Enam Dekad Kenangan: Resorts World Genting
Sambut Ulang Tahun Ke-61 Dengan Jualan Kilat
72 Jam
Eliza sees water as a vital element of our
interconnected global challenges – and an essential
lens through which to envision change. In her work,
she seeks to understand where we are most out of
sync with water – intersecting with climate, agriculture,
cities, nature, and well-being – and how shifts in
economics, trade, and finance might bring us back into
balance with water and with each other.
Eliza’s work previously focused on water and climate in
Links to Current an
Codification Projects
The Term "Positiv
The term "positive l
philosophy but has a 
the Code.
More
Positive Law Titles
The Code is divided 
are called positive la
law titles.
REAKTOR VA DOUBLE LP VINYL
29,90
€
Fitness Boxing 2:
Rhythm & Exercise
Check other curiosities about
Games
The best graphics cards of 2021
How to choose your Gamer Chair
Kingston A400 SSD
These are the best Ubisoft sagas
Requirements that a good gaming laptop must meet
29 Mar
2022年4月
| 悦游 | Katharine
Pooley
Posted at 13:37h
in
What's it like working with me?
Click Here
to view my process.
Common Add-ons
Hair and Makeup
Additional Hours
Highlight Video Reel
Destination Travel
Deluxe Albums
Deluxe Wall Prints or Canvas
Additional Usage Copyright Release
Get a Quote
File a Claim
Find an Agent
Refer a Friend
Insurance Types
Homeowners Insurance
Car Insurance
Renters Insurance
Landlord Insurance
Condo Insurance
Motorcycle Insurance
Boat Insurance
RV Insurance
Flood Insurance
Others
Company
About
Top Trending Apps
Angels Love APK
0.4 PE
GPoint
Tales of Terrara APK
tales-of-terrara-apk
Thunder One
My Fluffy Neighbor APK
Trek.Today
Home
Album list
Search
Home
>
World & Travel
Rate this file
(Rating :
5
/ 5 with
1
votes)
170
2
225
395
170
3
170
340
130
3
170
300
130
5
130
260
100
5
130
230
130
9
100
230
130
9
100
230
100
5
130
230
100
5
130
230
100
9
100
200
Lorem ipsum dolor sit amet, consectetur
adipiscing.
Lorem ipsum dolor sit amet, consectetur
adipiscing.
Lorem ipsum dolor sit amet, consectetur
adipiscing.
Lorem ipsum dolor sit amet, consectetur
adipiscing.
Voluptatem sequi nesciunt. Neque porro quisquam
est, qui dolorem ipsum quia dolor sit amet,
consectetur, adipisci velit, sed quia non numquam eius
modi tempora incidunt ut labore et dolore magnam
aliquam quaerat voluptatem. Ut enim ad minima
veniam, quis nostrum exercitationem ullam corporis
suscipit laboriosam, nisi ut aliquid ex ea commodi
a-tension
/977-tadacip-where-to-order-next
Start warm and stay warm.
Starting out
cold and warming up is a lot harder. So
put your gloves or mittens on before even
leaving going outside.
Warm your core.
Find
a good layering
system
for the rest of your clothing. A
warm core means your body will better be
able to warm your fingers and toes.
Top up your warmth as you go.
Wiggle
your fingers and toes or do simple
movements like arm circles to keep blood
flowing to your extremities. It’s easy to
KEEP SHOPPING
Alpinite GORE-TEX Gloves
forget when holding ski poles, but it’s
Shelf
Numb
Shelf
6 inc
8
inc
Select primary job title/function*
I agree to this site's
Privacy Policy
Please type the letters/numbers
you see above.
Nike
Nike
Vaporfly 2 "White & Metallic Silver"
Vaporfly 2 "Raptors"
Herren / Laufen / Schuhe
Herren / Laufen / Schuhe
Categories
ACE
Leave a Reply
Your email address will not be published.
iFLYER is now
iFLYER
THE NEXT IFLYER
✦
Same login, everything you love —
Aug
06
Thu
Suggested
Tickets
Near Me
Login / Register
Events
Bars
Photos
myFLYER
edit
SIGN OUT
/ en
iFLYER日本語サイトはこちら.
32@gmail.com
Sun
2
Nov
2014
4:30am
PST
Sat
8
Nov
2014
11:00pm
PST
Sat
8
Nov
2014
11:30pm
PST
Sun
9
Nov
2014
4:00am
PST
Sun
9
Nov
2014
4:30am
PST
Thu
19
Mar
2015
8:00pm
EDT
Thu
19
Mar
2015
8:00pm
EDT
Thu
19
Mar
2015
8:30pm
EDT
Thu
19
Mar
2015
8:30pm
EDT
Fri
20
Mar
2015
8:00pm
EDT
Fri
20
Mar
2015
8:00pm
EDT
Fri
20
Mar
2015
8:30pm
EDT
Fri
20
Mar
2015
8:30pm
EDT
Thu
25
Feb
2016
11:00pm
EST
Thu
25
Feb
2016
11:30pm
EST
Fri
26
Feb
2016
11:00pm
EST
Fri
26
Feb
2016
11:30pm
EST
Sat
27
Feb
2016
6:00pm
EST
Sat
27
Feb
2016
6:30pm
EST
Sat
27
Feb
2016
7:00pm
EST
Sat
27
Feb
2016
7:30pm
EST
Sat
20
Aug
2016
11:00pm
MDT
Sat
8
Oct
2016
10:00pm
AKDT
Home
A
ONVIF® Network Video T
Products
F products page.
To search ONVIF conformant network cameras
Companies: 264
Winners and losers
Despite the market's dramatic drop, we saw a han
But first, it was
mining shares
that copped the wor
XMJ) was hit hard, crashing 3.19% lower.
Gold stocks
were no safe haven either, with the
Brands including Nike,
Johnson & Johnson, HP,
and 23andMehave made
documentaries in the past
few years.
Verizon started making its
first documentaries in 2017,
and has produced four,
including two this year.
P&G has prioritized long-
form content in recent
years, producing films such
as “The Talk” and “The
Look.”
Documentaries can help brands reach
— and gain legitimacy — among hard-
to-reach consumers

-- -- --

◆ To do
Work out how many lines of the entries contain the word "climate", and answer with that number alone.

◆ Output below
2